Teman-teman menceritakan bahwa pada masa konflik, listrik juga sering padam. Kadang kalau ada sabotase maka listrik bisa padam selama sekitar 3 minggu bahkan bisa sampai 1 bulan. Mendengar cerita tersebut, terang saja saya agak khawatir. Pada masa dimana kita sangat bergantung kepada listrik; bahkan untuk pekerjaan domestik yang sederhana sekalipun; matinya listrik cukup dirasa berat. Saya pun segera membeli genset agar pekerjaan di rumah tidak terganggu dengan mastinya listrik. Baru 1 hari genset dipakai, malam harinya listrik PLN menyala lagi. Padahal sebelumnya juga ada kabar bahwa paling tidak listrik akan mati selama 4 (empat) hari. Besoknya, di surat kabar lokal ada pernyataan Direktur PLN yang menyatakan bahwa "Tidak akan ada lagi pemadaman listrik di Aceh". Selain senang mendengar berita itu, ada juga senyum di bibir karena saya sudah terlanjur membeli genset.

Rupanya pernyataan Direktur PLN yang ditulis di surat kabar, tidak terbukti. Sehari setelah pernyataannya dipublikasikan, listrik padam lagi. Bukan hanya di Bireuen tetapi juga di beberapa kota, termasuk Banda Aceh dan Aceh besar. Hari ini surat kabar Serambi mengangkat berita tentang pernyataan pelanggan listrik. Menurut pelanggan, "Bebas pemadaman omong kosong !".

Masalah listrik juga menerpa ribuan rumah yang telah dibangun BRR. General Manager (GM) PLN Wilayah Aceh menyebutkan ada 80.000 unit yang dibangun BRR belum memiliki listrik. Informasi ini dipertanyakan oleh BRR Aceh - Nias. Menurut juru bicara BR Aceh - Nias, biaya pemasangan listrik untuk seluruh rumah yang dibangun BRR akan ditanggung BRR sedang pelaksanaan di lapangan diserahkan kepada PLN. Anggaran untuk pengadaan listrik yang disediakan BRR ialah sebesar Rp 460 milliar. Masalahnya PLN tidak pernah melaporkan kebutuhan untuk pelaksanaan pemasangan listrik di lapangan.

Aduh.... malu kita sama anak-anak. Untuk masalah sepenting ini saja tidak ada koordinasi. Apa susahnya menjalin komunikasi dan koordinasi, apalagi untuk kepentingan rakyat banyak.

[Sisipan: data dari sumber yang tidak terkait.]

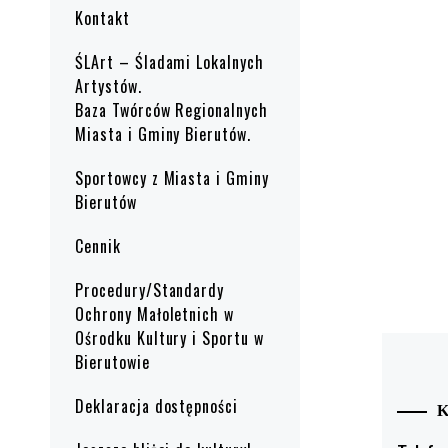
Kontakt
ŚLArt – Śladami Lokalnych
Artystów.
Baza Twórców Regionalnych
Miasta i Gminy Bierutów.
Sportowcy z Miasta i Gminy
Bierutów
Cennik
Procedury/Standardy
Ochrony Małoletnich w
Ośrodku Kultury i Sportu w
Bierutowie
Deklaracja dostępności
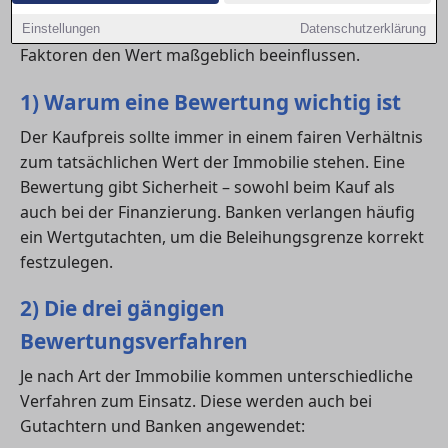
Verhandlungsspielräume richtig zu nutzen. Hier
erfährst du, welche Verfahren es gibt und welche
Einstellungen
Datenschutzerklärung
Faktoren den Wert maßgeblich beeinflussen.
1) Warum eine Bewertung wichtig ist
Der Kaufpreis sollte immer in einem fairen Verhältnis
zum tatsächlichen Wert der Immobilie stehen. Eine
Bewertung gibt Sicherheit – sowohl beim Kauf als
auch bei der Finanzierung. Banken verlangen häufig
ein Wertgutachten, um die Beleihungsgrenze korrekt
festzulegen.
2) Die drei gängigen
Bewertungsverfahren
Je nach Art der Immobilie kommen unterschiedliche
Verfahren zum Einsatz. Diese werden auch bei
Gutachtern und Banken angewendet:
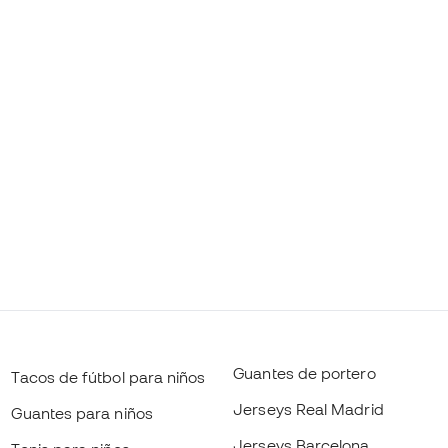
Guantes de portero
Tacos de fútbol para niños
Jerseys Real Madrid
Guantes para niños
Jerseys Barcelona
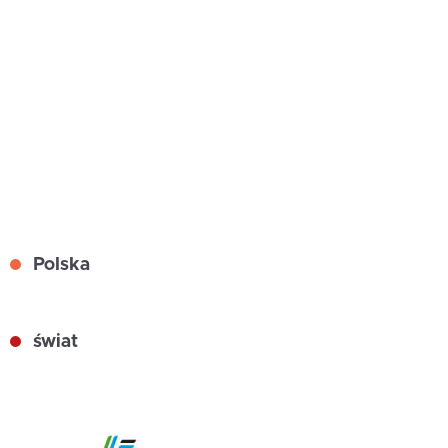
Polska
świat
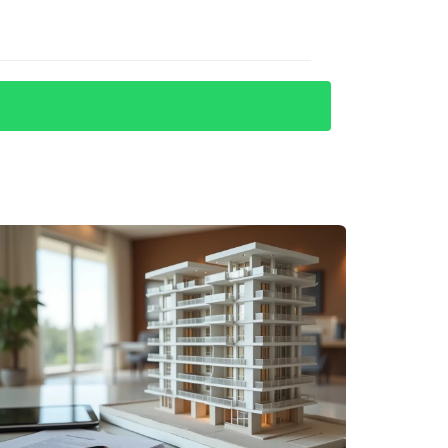
rtirlos, es una señal de alerta.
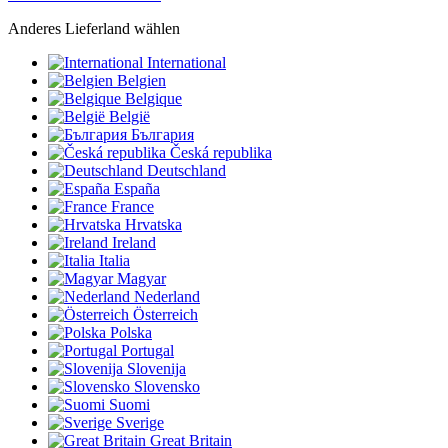
Anderes Lieferland wählen
International
Belgien
Belgique
België
България
Česká republika
Deutschland
España
France
Hrvatska
Ireland
Italia
Magyar
Nederland
Österreich
Polska
Portugal
Slovenija
Slovensko
Suomi
Sverige
Great Britain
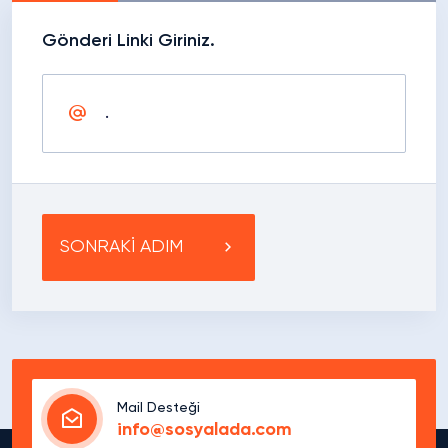
Gönderi Linki Giriniz.
SONRAKİ ADIM
Mail Desteği
info@sosyalada.com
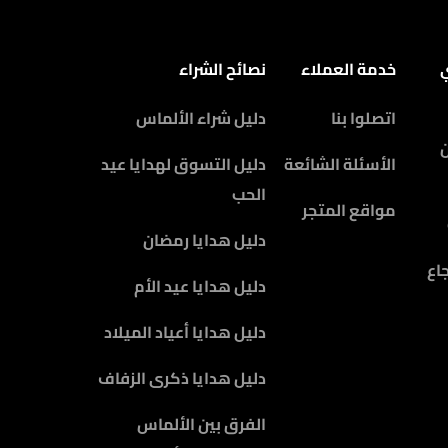
ي
خدمة العملاء
نصائح الشراء
اتصلوا بنا
دليل شراء الألماس
الأسئلة الشائعة
دليل التسوق لهدايا عيد
الحب
مواقع المتجر
دليل هدايا رمضان
اع
دليل هدايا عيد الأم
دليل هدايا أعياد الميلاد
دليل هدايا ذكرى الزفاف
الفرق بين الألماس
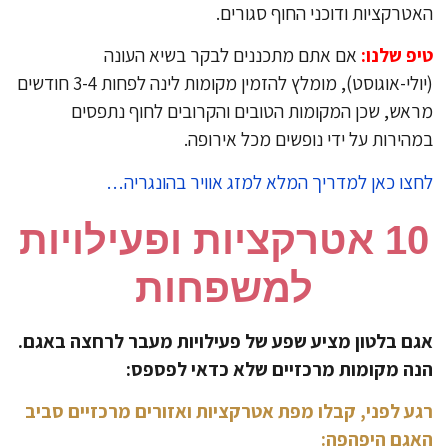
טרקציות ודוכני החוף סגורים.
פ שלנו:
אם אתם מתכננים לבקר בשיא העונה
(יולי-אוגוסט), מומלץ להזמין מקומות לינה לפחות 3-4 חודשים
אש, שכן המקומות הטובים והקרובים לחוף נתפסים
הירות על ידי נופשים מכל אירופה.
צו כאן למדריך המלא למזג אוויר בהונגריה…
10 ​אטרקציות ופעילויות
למשפחות
ם בלטון מציע שפע של פעילויות מעבר לרחצה באגם.
ה מקומות מרכזיים שלא כדאי לפספס:
ע לפני, קבלו מפת אטרקציות ואזורים מרכזיים סביב
גם היפהפה:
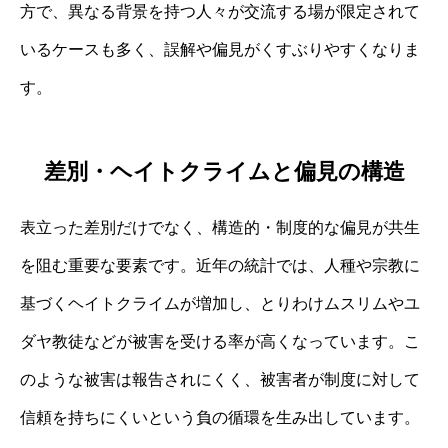
方で、異なる背景を持つ人々が交流する場が限定されて
いるケースも多く、誤解や偏見がくすぶりやすくなりま
す。
差別・ヘイトクライムと偏見の構造
表立った差別だけでなく、構造的・制度的な偏見が共生
を阻む重要な要素です。近年の統計では、人種や宗教に
基づくヘイトクライムが増加し、とりわけムスリムやユ
ダヤ教徒などが被害を受ける率が高くなっています。こ
のような被害は報告されにくく、被害者が制度に対して
信頼を持ちにくいという負の循環を生み出しています。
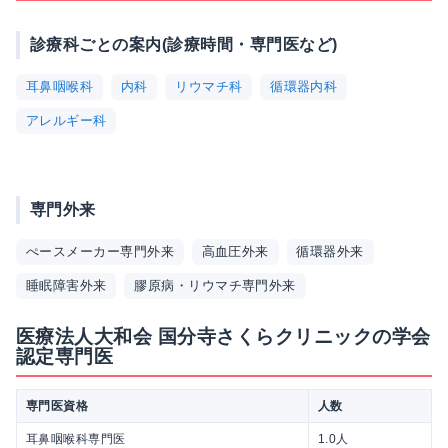
診療科ごとの案内(診療時間・専門医など)
耳鼻咽喉科
内科
リウマチ科
循環器内科
アレルギー科
専門外来
ぺースメーカー専門外来
高血圧外来
循環器外来
睡眠障害外来
膠原病・リウマチ専門外来
医療法人大和会 国分寺さくらクリニックの学会
認定専門医
専門医資格
人数
耳鼻咽喉科専門医
1.0人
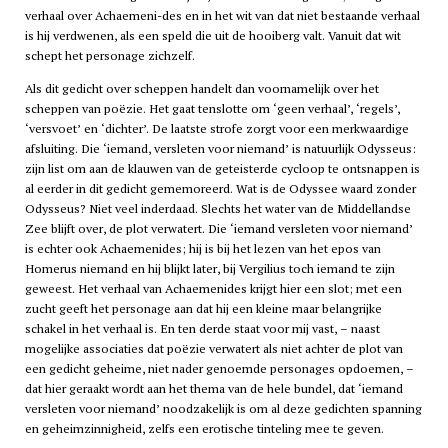
verhaal over Achaemeni-des en in het wit van dat niet bestaande verhaal
is hij verdwenen, als een speld die uit de hooiberg valt. Vanuit dat wit
schept het personage zichzelf.
Als dit gedicht over scheppen handelt dan voornamelijk over het
scheppen van poëzie. Het gaat tenslotte om ‘geen verhaal’, ‘regels’,
‘versvoet’ en ‘dichter’. De laatste strofe zorgt voor een merkwaardige
afsluiting. Die ‘iemand, versleten voor niemand’ is natuurlijk Odysseus:
zijn list om aan de klauwen van de geteisterde cycloop te ontsnappen is
al eerder in dit gedicht gememoreerd. Wat is de Odyssee waard zonder
Odysseus? Niet veel inderdaad. Slechts het water van de Middellandse
Zee blijft over, de plot verwatert. Die ‘iemand versleten voor niemand’
is echter ook Achaemenides; hij is bij het lezen van het epos van
Homerus niemand en hij blijkt later, bij Vergilius toch iemand te zijn
geweest. Het verhaal van Achaemenides krijgt hier een slot; met een
zucht geeft het personage aan dat hij een kleine maar belangrijke
schakel in het verhaal is. En ten derde staat voor mij vast, – naast
mogelijke associaties dat poëzie verwatert als niet achter de plot van
een gedicht geheime, niet nader genoemde personages opdoemen, –
dat hier geraakt wordt aan het thema van de hele bundel, dat ‘iemand
versleten voor niemand’ noodzakelijk is om al deze gedichten spanning
en geheimzinnigheid, zelfs een erotische tinteling mee te geven.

Terus terang, ada banyak hal yang membuat saya nyaman dan merasa aman di Aceh. Banyak sistem nilai masyarakat yang sudah tidak lagi ditemukan di tanah Jawa (Priangan khususnya), masih dilaksanakan dengan sangat baik. Kebiasaan dan adat yang digunakan dalam perkawinan misalnya, masih diterapkan dengan cukup ketat. Yang paling saya kagumi adalah kebiasaan masyarakat dalam takdziah. Setiap ada yang meninggal dunia, maka masyarakat akan beramai-ramai bertakdziah. Mereka datang dari tempat yang dekat maupun jauh. Karena di desa-desa umumnya masyarakat tak memiliki kendaraan (mobil) sendiri, maka mereka akan menyewa kendaraan bak terbuka dan menggunakannya untuk bertakdziah. Tidak harus mereka kenal secara pribadi dengan almarhum atau keluarganya. Mereka datang karena percaya itulah yang disunahkan oleh Rasulullah s.a.w. Mereka membayar ongkos secara berpatungan (iuran). Di rumah duka mereka berdoa (biasanya membaca surat Yasin) dengan dipimpin oleh tengku atau ustadzah yang menyertai mereka. Sungguh mengharukan. Hanya karena mengharap ridlo Allah SWT, mereka ikhlas melakukan perjalanan yang cukup jauh, dengan membayar ongkos mobil walaupun tidak semua dari mereka termasuk golongan yang mampu. Itulah orang Aceh. Bila mereka percaya, sayang dan menghormati kita, apapun akan mereka lakukan untuk memberikan yang terbaik. Semoga semua kebaikan orang-orang yang melakukan takdziah diterima sebagai amal baik dan dilipatgandakan pahalanya oleh Allah SWT. Aamiin.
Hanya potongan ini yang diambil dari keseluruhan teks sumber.